Silence descended on the inside and outside of the building. A changeling voice piped up from the crowd of construction workers. “What?”

“Can’t you see it?” Chrysalis asked. “In all their years, nothing has prompted a greater outpouring of love that disasters and tragedies! That is why we’re here, my changeling children, to craft a homespun disaster!”

“Wait, wait,” another voice called out. “We’re gonna destroy the office building, or something?”

“Imagine,” said the queen, “a news broadcast. The destruction of a newly-finished office building. The mourning families. The pain on their features. The help and caring of thousands, neigh, millions of viewers as they pour out their hearts to these victims of a horrible, horrible accident!”

She lifted her hooves to the sky, and the sun shone through her perforated hooves. “Imagine the love that we, those disguised as victims, shall receive!”

Silence once more fell upon the crowd. Twilight’s hoof covered her mouth in horror.

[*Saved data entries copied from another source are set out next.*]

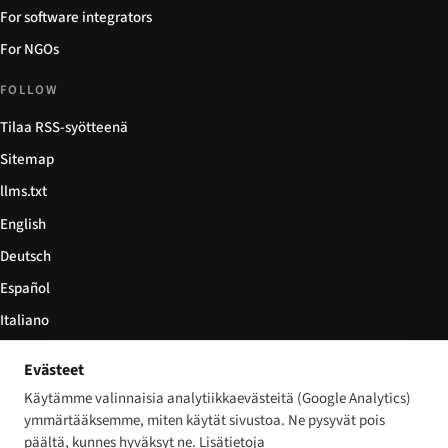
For software integrators
For NGOs
FOLLOW
Tilaa RSS-syötteenä
Sitemap
llms.txt
English
Deutsch
Español
Italiano
Български
Evästeet
简体中文
Käytämme valinnaisia analytiikkaevästeitä (Google Analytics)
ymmärtääksemme, miten käytät sivustoa. Ne pysyvät pois
päältä, kunnes hyväksyt ne. Lisätietoja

The first changeling that had spoken up chirped once more. “We’re gonna… We’re gonna blast the building with all those people inside?”

“Well!?” Chrysalis screeched. “We want it to be authentic, do we not!?”

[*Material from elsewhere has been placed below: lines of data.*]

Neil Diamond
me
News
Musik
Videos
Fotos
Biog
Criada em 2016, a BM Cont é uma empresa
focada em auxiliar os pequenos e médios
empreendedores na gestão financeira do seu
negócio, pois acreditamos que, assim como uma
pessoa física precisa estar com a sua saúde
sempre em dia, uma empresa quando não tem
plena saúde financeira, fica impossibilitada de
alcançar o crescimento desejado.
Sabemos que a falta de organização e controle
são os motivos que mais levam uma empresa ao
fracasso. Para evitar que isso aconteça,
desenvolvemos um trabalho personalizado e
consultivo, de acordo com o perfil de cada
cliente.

“I didn’t sign up for this!” another voice said. “This isn’t right!”

“I agree!” signaled a third. “This is evil, Chrysalis! Evil!”

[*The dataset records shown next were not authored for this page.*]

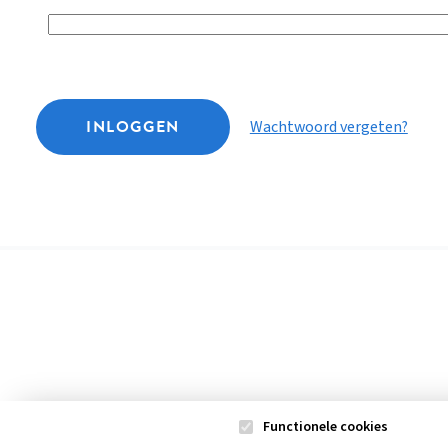
INLOGGEN
Wachtwoord vergeten?
Functionele cookies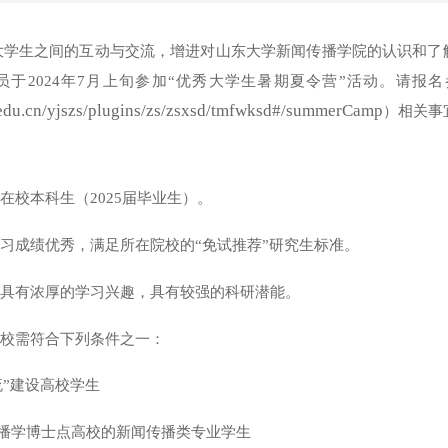
大学生之间的互动与交流，增进对山东大学新闻传播学院的认识和了
员于202
4
年
7月上旬参加“优秀大学生暑期夏令营”活动。
请报名
u.edu.cn/yjszs/plugins/zs/zsxsd/tmfwksd#/summerCamp
）
相关事
在校本科生（202
5
届毕业生）。
学习成绩优秀，满足所在院校的“免试推荐”研究生标准。
科具有浓厚的学习兴趣，具有较强的科研潜能。
学校需符合下列条件之一：
流”建设高校学生
传播学博士点高校的新闻传播类专业学生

Chrysalis’ face betrayed not a single sign of emotion. “Every changeling that does not want to die weak and loveless, please raise your hoof.”

Most of the crowd dutifully raised their hooves.

“If you would,” she continued, “find the traitors and bring them to me.”

A scramble took place as the four changelings that had spoken up were dragged onto the crane that Chrysalis was standing on. Ropes quickly secured them. Now that she looked twice, Twilight could see six other prisoners held beside the queen. Blueblood, Redheart, Braeburn, Eudora, John, and Alma were tied to the arm of the crane, immobile and angry.

“Stand by, my changelings!” Chrysalis called. “Today marks the day where we return to full power, where we gain the ability to finally stand against Equestria and claim it as our own! Today marks the day”—she lifted a small control box in her magic, a large red button adorning it—“of the changelings!”

Keefe made a noise like a strangled cow and ran to the back of the room. He reached a set of suspiciously-marked-and-wired barrels just as the queen pressed her button. With a mighty hand, he yanked the wires free from the barrels, interrupting the electrical signal that was most assuredly zinging their way.

Chrysalis’ smile lasted just long enough for her to realize something was wrong. “Alright, who’s going to go check the bombs?”

Unsurprisingly, none volunteered.

Chrysalis groaned. “Cheeselegs, Thor Axe, Seggy Ment, go and check the darned bombs!”

The three unlucky changelings trotted away as their disguises dissolved in fire. They made their way inside and headed for a specific stairwell.

They were met with unexpected, though in hindsight unsurprising, force.

Chrysalis trotted in place, her ire rising. “Where have those fools gone? How long does it take to make sure a bomb can actually go off?”

“You’ve failed, your highness!” came a haughty voice to her left.

Chrysalis snarled at her captives, in particular the white alicorn that never seemed to shut up. “I have not failed, you dimwitted numbskull! I have succeeded in a way I never before dreamed!”

Her wings flittered as she drew herself towards Blueblood, licking her lips at the feast to follow. “Perhaps I should feed directly from you, drain the love from your body. You’d love, love, love it!”

Blueblood’s adam’s apple bobbed as she approached. “You’ve, um, you’ve failed because you’ve underestimated one very”—he gulped as she came close enough for her breath to blow hot against his neck—“one very crucial thing,” he finished with a crack of his voice.

“Tell me more, my prince,” she chuckled.

“You’ve underestimated the magic of friendship, witch!

Chrysalis twisted in midair, turning to face the alicorn princess that had spoken, and the veritable army of angry humans behind her. They poured out of the building, “frown” not truly describing the expression of displeasure that sat on every single face.

Twilight Sparkle’s horn glowed as she pointed it at the fifty-odd changelings that stood disguised before her. “Cha-a-a-a-arge!